Theta is an angle of a right angled triangle and the two inverse sine functions $\sin^{-1} \Big[\sqrt{2} \sin \theta \Big]$ and $\sin^{-1} \Big[\sqrt{\cos 2\theta}\Big]$ are formed to represents angles but they are connected in addition form to obtain a required result.
$\sin^{-1} \Big[\sqrt{2} \sin \theta \Big]$ $\,+\,$ $\sin^{-1} \Big[\sqrt{\cos 2\theta}\Big]$
Two inverse sine functions are added and the summation of them can be obtained by using the sum law of two inverse sine functions.

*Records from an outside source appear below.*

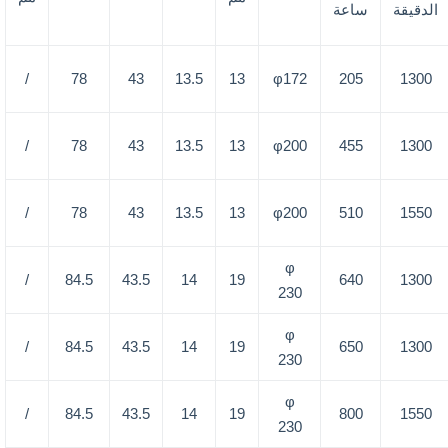
الدقيقة
ساعة
/
78
43
13.5
13
φ172
205
1300
/
78
43
13.5
13
φ200
455
1300
/
78
43
13.5
13
φ200
510
1550
φ
/
84.5
43.5
14
19
640
1300
230
φ
/
84.5
43.5
14
19
650
1300
230
φ
/
84.5
43.5
14
19
800
1550
230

$\sin^{-1} x + \sin^{-1} y$ $\,=\,$ $\sin^{-1} [x\sqrt{1-y^2}$ $\,+\,$ $y\sqrt{1-x^2}]$
Apply this rule and simplify the inverse trigonometric expression.
$=\,\,\,$ $\sin^{-1} \Big[\sqrt{2} \sin \theta \sqrt{1-{\Big(\sqrt{\cos 2\theta}\Big)}^2}$ $\,+\,$ $\sqrt{\cos 2\theta}\sqrt{1-{\Big(\sqrt{2} \sin \theta \Big)}^2}\Big]$
$=\,\,\,$ $\sin^{-1} \Big[\sqrt{2} \sin \theta \sqrt{1-\cos 2\theta}$ $\,+\,$ $\sqrt{\cos 2\theta} \sqrt{1-2 \sin^2 \theta} \Big]$
There are two double angle identities in trigonometry to simplify the expression.

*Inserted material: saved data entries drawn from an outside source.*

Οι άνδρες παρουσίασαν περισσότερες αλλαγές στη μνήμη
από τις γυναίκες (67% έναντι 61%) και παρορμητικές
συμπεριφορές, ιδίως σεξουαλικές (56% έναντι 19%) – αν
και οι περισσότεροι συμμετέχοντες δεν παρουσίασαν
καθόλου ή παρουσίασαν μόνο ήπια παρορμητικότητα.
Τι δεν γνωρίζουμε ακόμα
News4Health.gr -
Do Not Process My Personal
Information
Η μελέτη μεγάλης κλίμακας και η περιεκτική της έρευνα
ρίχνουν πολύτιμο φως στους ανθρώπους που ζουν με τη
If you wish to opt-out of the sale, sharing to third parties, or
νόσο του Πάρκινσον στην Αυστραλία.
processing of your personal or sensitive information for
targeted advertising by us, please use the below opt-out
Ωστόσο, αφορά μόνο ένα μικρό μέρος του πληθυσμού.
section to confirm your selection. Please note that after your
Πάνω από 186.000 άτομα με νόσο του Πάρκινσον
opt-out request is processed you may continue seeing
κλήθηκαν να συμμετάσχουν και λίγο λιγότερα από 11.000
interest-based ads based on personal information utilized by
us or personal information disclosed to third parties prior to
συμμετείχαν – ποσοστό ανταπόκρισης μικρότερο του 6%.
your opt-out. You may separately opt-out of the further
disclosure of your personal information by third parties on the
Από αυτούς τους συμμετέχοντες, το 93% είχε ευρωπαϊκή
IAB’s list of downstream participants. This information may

Firstly, apply subtraction rule of cosine of double angle from one to express it in terms of square of sine of angle.
$1-\cos 2\theta \,=\, 2\sin^2 \theta$
According to cosine of double angle identity, $1-2 \sin^2 \theta = \cos 2\theta$.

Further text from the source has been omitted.